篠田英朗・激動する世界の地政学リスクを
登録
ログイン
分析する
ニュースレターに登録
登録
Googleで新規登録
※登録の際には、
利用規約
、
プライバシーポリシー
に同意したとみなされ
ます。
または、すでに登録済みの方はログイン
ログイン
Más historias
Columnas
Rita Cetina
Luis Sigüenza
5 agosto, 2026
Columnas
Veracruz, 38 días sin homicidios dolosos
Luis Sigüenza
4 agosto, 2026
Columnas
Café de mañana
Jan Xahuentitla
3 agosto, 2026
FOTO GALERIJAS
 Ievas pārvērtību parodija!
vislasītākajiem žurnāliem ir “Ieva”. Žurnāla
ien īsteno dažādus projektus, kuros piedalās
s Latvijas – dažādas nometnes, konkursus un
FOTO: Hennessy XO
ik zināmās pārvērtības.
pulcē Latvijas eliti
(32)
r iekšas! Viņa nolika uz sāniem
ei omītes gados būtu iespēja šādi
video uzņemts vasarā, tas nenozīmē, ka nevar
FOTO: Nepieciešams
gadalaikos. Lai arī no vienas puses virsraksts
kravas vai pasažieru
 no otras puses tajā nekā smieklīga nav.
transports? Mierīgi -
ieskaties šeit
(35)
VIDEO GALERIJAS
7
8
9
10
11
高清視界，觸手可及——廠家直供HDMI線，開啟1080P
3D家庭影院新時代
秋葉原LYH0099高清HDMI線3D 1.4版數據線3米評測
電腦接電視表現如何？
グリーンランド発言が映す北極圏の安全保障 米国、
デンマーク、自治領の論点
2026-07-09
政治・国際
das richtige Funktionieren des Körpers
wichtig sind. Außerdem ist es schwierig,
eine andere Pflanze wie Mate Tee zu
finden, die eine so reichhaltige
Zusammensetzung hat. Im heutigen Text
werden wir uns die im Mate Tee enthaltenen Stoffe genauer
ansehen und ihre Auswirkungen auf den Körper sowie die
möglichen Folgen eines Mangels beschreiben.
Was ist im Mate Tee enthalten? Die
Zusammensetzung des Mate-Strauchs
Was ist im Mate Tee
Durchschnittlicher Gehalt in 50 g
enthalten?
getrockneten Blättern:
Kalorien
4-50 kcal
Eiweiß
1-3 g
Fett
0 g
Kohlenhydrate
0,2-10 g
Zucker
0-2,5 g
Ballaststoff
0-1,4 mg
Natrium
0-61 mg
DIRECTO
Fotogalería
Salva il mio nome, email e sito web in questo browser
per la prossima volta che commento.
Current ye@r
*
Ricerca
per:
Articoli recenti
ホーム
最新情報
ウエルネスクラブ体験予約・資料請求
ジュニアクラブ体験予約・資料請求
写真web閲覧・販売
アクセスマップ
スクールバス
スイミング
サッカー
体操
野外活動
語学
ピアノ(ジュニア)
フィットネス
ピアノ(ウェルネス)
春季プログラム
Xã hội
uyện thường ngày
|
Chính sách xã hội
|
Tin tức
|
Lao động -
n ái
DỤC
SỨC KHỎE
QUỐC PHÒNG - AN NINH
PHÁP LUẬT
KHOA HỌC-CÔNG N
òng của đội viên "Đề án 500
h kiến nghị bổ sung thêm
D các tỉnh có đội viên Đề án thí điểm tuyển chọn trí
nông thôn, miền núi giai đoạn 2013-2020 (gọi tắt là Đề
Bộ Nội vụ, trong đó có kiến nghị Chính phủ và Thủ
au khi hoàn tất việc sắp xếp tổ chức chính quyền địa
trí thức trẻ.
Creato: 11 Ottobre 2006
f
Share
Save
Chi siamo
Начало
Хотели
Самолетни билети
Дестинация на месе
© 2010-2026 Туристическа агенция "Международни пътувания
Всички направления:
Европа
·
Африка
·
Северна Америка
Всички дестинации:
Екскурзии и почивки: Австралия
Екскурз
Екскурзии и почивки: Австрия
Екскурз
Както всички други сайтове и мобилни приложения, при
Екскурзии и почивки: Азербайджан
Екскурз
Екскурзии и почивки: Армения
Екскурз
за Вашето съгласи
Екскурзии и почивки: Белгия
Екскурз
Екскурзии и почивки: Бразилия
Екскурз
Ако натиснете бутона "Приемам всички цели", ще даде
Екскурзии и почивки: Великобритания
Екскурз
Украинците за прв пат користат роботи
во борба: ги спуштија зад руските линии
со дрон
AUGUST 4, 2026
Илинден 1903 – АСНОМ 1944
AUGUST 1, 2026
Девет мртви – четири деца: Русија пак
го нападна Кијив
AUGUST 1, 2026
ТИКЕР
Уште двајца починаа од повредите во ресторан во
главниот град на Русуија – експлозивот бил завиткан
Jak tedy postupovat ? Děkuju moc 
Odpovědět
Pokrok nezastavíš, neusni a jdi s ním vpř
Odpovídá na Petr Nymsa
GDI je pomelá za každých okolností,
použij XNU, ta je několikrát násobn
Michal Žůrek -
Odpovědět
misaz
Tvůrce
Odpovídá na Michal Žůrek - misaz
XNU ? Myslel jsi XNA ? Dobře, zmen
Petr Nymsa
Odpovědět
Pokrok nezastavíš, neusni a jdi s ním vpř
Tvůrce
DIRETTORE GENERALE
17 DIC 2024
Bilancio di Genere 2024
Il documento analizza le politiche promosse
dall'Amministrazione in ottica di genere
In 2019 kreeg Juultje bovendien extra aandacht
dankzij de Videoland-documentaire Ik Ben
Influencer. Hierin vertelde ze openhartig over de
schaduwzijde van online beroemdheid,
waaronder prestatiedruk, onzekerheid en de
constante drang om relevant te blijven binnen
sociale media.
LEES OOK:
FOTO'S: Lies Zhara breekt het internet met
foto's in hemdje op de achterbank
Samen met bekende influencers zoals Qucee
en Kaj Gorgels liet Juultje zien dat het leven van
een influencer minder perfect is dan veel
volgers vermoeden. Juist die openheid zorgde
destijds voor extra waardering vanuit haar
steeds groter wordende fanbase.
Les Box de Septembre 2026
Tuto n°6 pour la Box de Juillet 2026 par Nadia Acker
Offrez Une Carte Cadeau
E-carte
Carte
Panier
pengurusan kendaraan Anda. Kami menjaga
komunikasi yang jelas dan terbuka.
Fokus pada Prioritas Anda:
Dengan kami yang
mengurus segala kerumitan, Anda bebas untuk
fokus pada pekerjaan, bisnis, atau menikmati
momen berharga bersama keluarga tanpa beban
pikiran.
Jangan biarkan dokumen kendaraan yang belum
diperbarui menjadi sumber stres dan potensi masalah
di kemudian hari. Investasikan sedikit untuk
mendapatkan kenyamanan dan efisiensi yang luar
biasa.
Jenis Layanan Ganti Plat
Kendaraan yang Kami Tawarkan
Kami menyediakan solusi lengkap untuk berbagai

-.-.-

- [WHAT TO DO]: Go through the entries above and pull out each line with "untuk" in it.

- [ANSWER]:
mengurus segala kerumitan, Anda bebas untuk
di kemudian hari. Investasikan sedikit untuk
Kami menyediakan solusi lengkap untuk berbagai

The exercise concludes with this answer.